WHAT IS BEING ASKED: For this exercise, copy exactly every line from the one holding "Segment right lung upper lobe. (SVG masks)" through the end of the data, both included. Omit pictures.

═════ EXCERPTED RECORDS

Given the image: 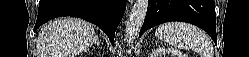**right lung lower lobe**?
<instances>
[{
  "label": "right lung lower lobe",
  "instance_id": "obj_1",
  "mask_svg": "<svg viewBox=\"0 0 249 57\" xmlns=\"http://www.w3.org/2000/svg\"><path fill=\"white\" fill-rule=\"evenodd\" d=\"M126 8V0H40L34 31L50 19L74 16L102 29L111 43Z\"/></svg>",
  "mask_w": 249,
  "mask_h": 57
}]
</instances>
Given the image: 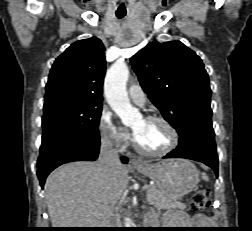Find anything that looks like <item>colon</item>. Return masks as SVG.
Wrapping results in <instances>:
<instances>
[{
	"label": "colon",
	"instance_id": "5ec220e1",
	"mask_svg": "<svg viewBox=\"0 0 252 231\" xmlns=\"http://www.w3.org/2000/svg\"><path fill=\"white\" fill-rule=\"evenodd\" d=\"M211 192L209 189L197 190L190 203V209L194 212L205 210L210 206Z\"/></svg>",
	"mask_w": 252,
	"mask_h": 231
}]
</instances>
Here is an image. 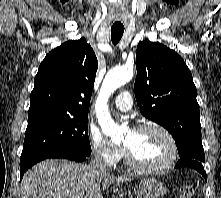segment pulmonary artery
<instances>
[{"instance_id": "1", "label": "pulmonary artery", "mask_w": 221, "mask_h": 198, "mask_svg": "<svg viewBox=\"0 0 221 198\" xmlns=\"http://www.w3.org/2000/svg\"><path fill=\"white\" fill-rule=\"evenodd\" d=\"M115 107L123 112L129 111L132 107V98L128 91L121 92L114 101Z\"/></svg>"}]
</instances>
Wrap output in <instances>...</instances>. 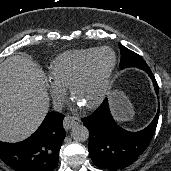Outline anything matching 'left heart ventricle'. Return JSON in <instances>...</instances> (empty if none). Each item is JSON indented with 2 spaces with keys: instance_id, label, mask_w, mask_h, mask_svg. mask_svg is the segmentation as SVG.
Wrapping results in <instances>:
<instances>
[{
  "instance_id": "b2bd125f",
  "label": "left heart ventricle",
  "mask_w": 171,
  "mask_h": 171,
  "mask_svg": "<svg viewBox=\"0 0 171 171\" xmlns=\"http://www.w3.org/2000/svg\"><path fill=\"white\" fill-rule=\"evenodd\" d=\"M113 62L110 51L100 52L93 60L87 74L78 83L73 92V98L81 105L92 102L100 93L103 79Z\"/></svg>"
}]
</instances>
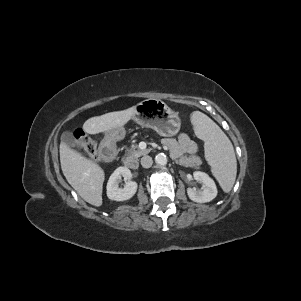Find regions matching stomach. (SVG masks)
<instances>
[{
  "label": "stomach",
  "instance_id": "stomach-1",
  "mask_svg": "<svg viewBox=\"0 0 301 301\" xmlns=\"http://www.w3.org/2000/svg\"><path fill=\"white\" fill-rule=\"evenodd\" d=\"M135 109L133 119L141 126L152 128L161 136L171 137L180 131L181 119L178 113L160 100H144L137 104ZM121 134V129L117 132L110 131L107 139L115 140Z\"/></svg>",
  "mask_w": 301,
  "mask_h": 301
}]
</instances>
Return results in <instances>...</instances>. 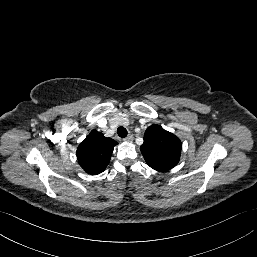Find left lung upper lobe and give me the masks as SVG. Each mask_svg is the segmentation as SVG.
<instances>
[{
	"instance_id": "left-lung-upper-lobe-1",
	"label": "left lung upper lobe",
	"mask_w": 257,
	"mask_h": 257,
	"mask_svg": "<svg viewBox=\"0 0 257 257\" xmlns=\"http://www.w3.org/2000/svg\"><path fill=\"white\" fill-rule=\"evenodd\" d=\"M181 148L182 144L178 137L160 125L153 124L147 128L140 150L151 168L164 172L178 164Z\"/></svg>"
}]
</instances>
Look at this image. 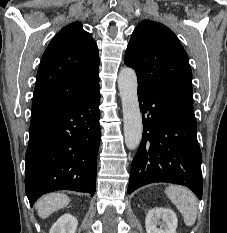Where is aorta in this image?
<instances>
[{
    "instance_id": "762f6f07",
    "label": "aorta",
    "mask_w": 227,
    "mask_h": 233,
    "mask_svg": "<svg viewBox=\"0 0 227 233\" xmlns=\"http://www.w3.org/2000/svg\"><path fill=\"white\" fill-rule=\"evenodd\" d=\"M137 87L135 71L129 67L121 69L118 76V88L122 101L125 144L130 150L139 146L143 133Z\"/></svg>"
}]
</instances>
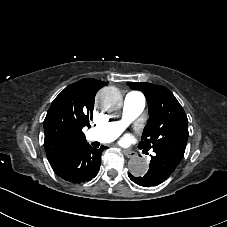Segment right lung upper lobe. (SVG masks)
I'll return each instance as SVG.
<instances>
[{
	"mask_svg": "<svg viewBox=\"0 0 227 227\" xmlns=\"http://www.w3.org/2000/svg\"><path fill=\"white\" fill-rule=\"evenodd\" d=\"M107 83L82 79L66 87L52 102L44 120L45 150L51 167L86 143L82 128L90 127L97 91Z\"/></svg>",
	"mask_w": 227,
	"mask_h": 227,
	"instance_id": "obj_1",
	"label": "right lung upper lobe"
}]
</instances>
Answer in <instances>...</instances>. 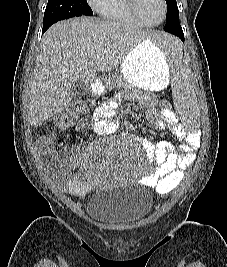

══════════

OUTPUT OF THE EXERCISE:
Segment right lung upper lobe. (SVG masks)
I'll return each instance as SVG.
<instances>
[{
	"mask_svg": "<svg viewBox=\"0 0 227 227\" xmlns=\"http://www.w3.org/2000/svg\"><path fill=\"white\" fill-rule=\"evenodd\" d=\"M107 83L82 79L66 87L52 102L44 120L45 150L51 167L86 143L82 128L90 127L97 91Z\"/></svg>",
	"mask_w": 227,
	"mask_h": 227,
	"instance_id": "obj_1",
	"label": "right lung upper lobe"
}]
</instances>
Answer in <instances>...</instances>. 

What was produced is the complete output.